#### Exercise aim:
Please transcribe the data that follows without the pictures, keeping every word the same.

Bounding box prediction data

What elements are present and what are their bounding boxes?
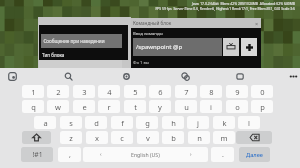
staticText: z — [69, 133, 73, 143]
staticText: 7 — [184, 87, 189, 97]
button[interactable]: 7 — [175, 85, 197, 98]
staticText: p — [260, 102, 265, 112]
staticText: m — [220, 133, 228, 143]
button[interactable]: f — [111, 116, 133, 129]
button[interactable]: m — [213, 131, 235, 144]
button[interactable]: n — [188, 131, 210, 144]
button[interactable]: 6 — [149, 85, 171, 98]
button[interactable]: Backspace — [236, 131, 272, 144]
staticText: q — [31, 102, 36, 112]
button[interactable]: More options — [285, 68, 300, 84]
staticText: d — [94, 118, 99, 128]
staticText: 6 — [158, 87, 163, 97]
button[interactable]: Stickers — [4, 68, 20, 84]
button[interactable]: 9 — [226, 85, 248, 98]
button[interactable]: e — [73, 100, 95, 113]
button[interactable]: 3 — [73, 85, 95, 98]
button[interactable]: 0 — [251, 85, 273, 98]
staticText: w — [55, 102, 61, 112]
button[interactable]: o — [226, 100, 248, 113]
staticText: c — [120, 133, 124, 143]
staticText: 2 — [56, 87, 61, 97]
button[interactable]: Translate — [177, 68, 193, 84]
button[interactable]: h — [162, 116, 184, 129]
button[interactable]: Сообщение при наведении — [41, 34, 122, 48]
staticText: v — [146, 133, 150, 143]
button[interactable]: 1 — [22, 85, 44, 98]
staticText: 3 — [82, 87, 87, 97]
staticText: Ввод команды — [133, 31, 163, 37]
button[interactable]: 8 — [200, 85, 222, 98]
button[interactable]: t — [124, 100, 146, 113]
button[interactable]: 2 — [47, 85, 69, 98]
staticText: t — [134, 102, 137, 112]
staticText: n — [197, 133, 202, 143]
button[interactable]: l — [238, 116, 260, 129]
button[interactable]: p — [251, 100, 273, 113]
staticText: s — [69, 118, 73, 128]
staticText: ‹ — [100, 151, 102, 158]
button[interactable]: z — [60, 131, 82, 144]
staticText: 0 — [260, 87, 265, 97]
staticText: FPS 59 fps Server:Time 0.6, Render:6, Hi… — [0, 6, 295, 11]
button[interactable]: x — [86, 131, 108, 144]
button[interactable]: y — [149, 100, 171, 113]
button[interactable]: Keyboard — [223, 38, 239, 56]
staticText: a — [43, 118, 48, 128]
button[interactable]: 5 — [124, 85, 146, 98]
button[interactable]: a — [34, 116, 56, 129]
button[interactable]: j — [187, 116, 209, 129]
staticText: Тип блока — [42, 52, 65, 58]
button[interactable]: Clipboard — [232, 68, 248, 84]
staticText: /spawnpoint @p — [133, 43, 183, 51]
button[interactable]: c — [111, 131, 133, 144]
button[interactable]: /spawnpoint @p — [133, 38, 222, 56]
button[interactable]: b — [162, 131, 184, 144]
button[interactable]: Search — [60, 68, 76, 84]
button[interactable]: Close — [252, 18, 262, 28]
button[interactable]: , — [58, 147, 81, 162]
staticText: Командный блок — [133, 20, 172, 26]
staticText: j — [197, 118, 199, 128]
button[interactable]: r — [98, 100, 120, 113]
staticText: Далее — [246, 151, 263, 159]
staticText: o — [235, 102, 240, 112]
button[interactable]: Далее — [239, 147, 270, 162]
staticText: r — [107, 102, 111, 112]
staticText: f — [121, 118, 124, 128]
button[interactable]: . — [211, 147, 234, 162]
staticText: × — [255, 20, 259, 27]
button[interactable]: 4 — [98, 85, 120, 98]
staticText: u — [184, 102, 189, 112]
staticText: b — [171, 133, 176, 143]
staticText: h — [171, 118, 176, 128]
staticText: k — [222, 118, 227, 128]
staticText: Фо 1 вы — [133, 60, 150, 66]
staticText: Java: 17.0.2 64bit Mem: 42% 289/1024MB A… — [0, 1, 295, 6]
button[interactable]: u — [175, 100, 197, 113]
button[interactable]: s — [60, 116, 82, 129]
staticText: . — [222, 150, 224, 160]
staticText: y — [158, 102, 162, 112]
staticText: l — [248, 118, 250, 128]
button[interactable]: i — [200, 100, 222, 113]
staticText: English (US) — [131, 151, 160, 158]
button[interactable]: v — [137, 131, 159, 144]
staticText: g — [145, 118, 150, 128]
staticText: › — [190, 151, 192, 158]
staticText: !#1 — [32, 150, 43, 159]
staticText: 4 — [107, 87, 112, 97]
staticText: x — [95, 133, 99, 143]
button[interactable]: English (US) — [83, 147, 208, 162]
staticText: i — [210, 102, 212, 112]
staticText: e — [82, 102, 87, 112]
button[interactable]: !#1 — [21, 147, 53, 162]
button[interactable]: k — [213, 116, 235, 129]
button[interactable]: w — [47, 100, 69, 113]
button[interactable]: g — [136, 116, 158, 129]
button[interactable]: Settings — [118, 68, 134, 84]
button[interactable]: q — [22, 100, 44, 113]
button[interactable]: d — [85, 116, 107, 129]
button[interactable]: Add — [241, 38, 257, 56]
button[interactable]: Shift — [22, 131, 51, 144]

#### Completed task:
What elements are present and what are their bounding boxes?
staticText: z — [69, 133, 73, 143]
staticText: 7 — [184, 87, 189, 97]
button[interactable]: 7 — [175, 85, 197, 98]
staticText: p — [260, 102, 265, 112]
staticText: m — [220, 133, 228, 143]
button[interactable]: f — [111, 116, 133, 129]
button[interactable]: m — [213, 131, 235, 144]
button[interactable]: n — [188, 131, 210, 144]
button[interactable]: 6 — [149, 85, 171, 98]
button[interactable]: Backspace — [236, 131, 272, 144]
staticText: q — [31, 102, 36, 112]
button[interactable]: More options — [285, 68, 300, 84]
staticText: d — [94, 118, 99, 128]
staticText: 6 — [158, 87, 163, 97]
button[interactable]: Stickers — [4, 68, 20, 84]
button[interactable]: 9 — [226, 85, 248, 98]
button[interactable]: e — [73, 100, 95, 113]
button[interactable]: 3 — [73, 85, 95, 98]
button[interactable]: 0 — [251, 85, 273, 98]
staticText: w — [55, 102, 61, 112]
button[interactable]: o — [226, 100, 248, 113]
staticText: c — [120, 133, 124, 143]
staticText: 2 — [56, 87, 61, 97]
button[interactable]: Translate — [177, 68, 193, 84]
button[interactable]: h — [162, 116, 184, 129]
button[interactable]: Сообщение при наведении — [41, 34, 122, 48]
staticText: v — [146, 133, 150, 143]
button[interactable]: 1 — [22, 85, 44, 98]
staticText: 3 — [82, 87, 87, 97]
staticText: Ввод команды — [133, 31, 163, 37]
button[interactable]: 8 — [200, 85, 222, 98]
button[interactable]: t — [124, 100, 146, 113]
button[interactable]: 2 — [47, 85, 69, 98]
staticText: t — [134, 102, 137, 112]
staticText: n — [197, 133, 202, 143]
button[interactable]: l — [238, 116, 260, 129]
button[interactable]: p — [251, 100, 273, 113]
staticText: s — [69, 118, 73, 128]
staticText: ‹ — [100, 151, 102, 158]
button[interactable]: z — [60, 131, 82, 144]
staticText: 0 — [260, 87, 265, 97]
staticText: FPS 59 fps Server:Time 0.6, Render:6, Hi… — [0, 6, 295, 11]
button[interactable]: x — [86, 131, 108, 144]
button[interactable]: y — [149, 100, 171, 113]
button[interactable]: Keyboard — [223, 38, 239, 56]
staticText: a — [43, 118, 48, 128]
button[interactable]: 5 — [124, 85, 146, 98]
button[interactable]: a — [34, 116, 56, 129]
button[interactable]: j — [187, 116, 209, 129]
staticText: Тип блока — [42, 52, 65, 58]
button[interactable]: Clipboard — [232, 68, 248, 84]
staticText: /spawnpoint @p — [133, 43, 183, 51]
button[interactable]: c — [111, 131, 133, 144]
button[interactable]: /spawnpoint @p — [133, 38, 222, 56]
button[interactable]: b — [162, 131, 184, 144]
button[interactable]: Search — [60, 68, 76, 84]
button[interactable]: Close — [252, 18, 262, 28]
button[interactable]: , — [58, 147, 81, 162]
staticText: Командный блок — [133, 20, 172, 26]
staticText: j — [197, 118, 199, 128]
button[interactable]: r — [98, 100, 120, 113]
staticText: Далее — [246, 151, 263, 159]
staticText: o — [235, 102, 240, 112]
button[interactable]: Далее — [239, 147, 270, 162]
staticText: r — [107, 102, 111, 112]
staticText: f — [121, 118, 124, 128]
button[interactable]: . — [211, 147, 234, 162]
staticText: × — [255, 20, 259, 27]
button[interactable]: 4 — [98, 85, 120, 98]
staticText: u — [184, 102, 189, 112]
staticText: b — [171, 133, 176, 143]
staticText: h — [171, 118, 176, 128]
staticText: k — [222, 118, 227, 128]
staticText: Фо 1 вы — [133, 60, 150, 66]
staticText: Java: 17.0.2 64bit Mem: 42% 289/1024MB A… — [0, 1, 295, 6]
button[interactable]: u — [175, 100, 197, 113]
button[interactable]: s — [60, 116, 82, 129]
staticText: . — [222, 150, 224, 160]
staticText: y — [158, 102, 162, 112]
staticText: l — [248, 118, 250, 128]
button[interactable]: i — [200, 100, 222, 113]
staticText: English (US) — [131, 151, 160, 158]
button[interactable]: v — [137, 131, 159, 144]
staticText: g — [145, 118, 150, 128]
staticText: › — [190, 151, 192, 158]
staticText: !#1 — [32, 150, 43, 159]
staticText: 4 — [107, 87, 112, 97]
staticText: x — [95, 133, 99, 143]
button[interactable]: English (US) — [83, 147, 208, 162]
staticText: i — [210, 102, 212, 112]
staticText: e — [82, 102, 87, 112]
button[interactable]: !#1 — [21, 147, 53, 162]
button[interactable]: k — [213, 116, 235, 129]
button[interactable]: w — [47, 100, 69, 113]
button[interactable]: g — [136, 116, 158, 129]
button[interactable]: Settings — [118, 68, 134, 84]
button[interactable]: q — [22, 100, 44, 113]
button[interactable]: d — [85, 116, 107, 129]
button[interactable]: Add — [241, 38, 257, 56]
button[interactable]: Shift — [22, 131, 51, 144]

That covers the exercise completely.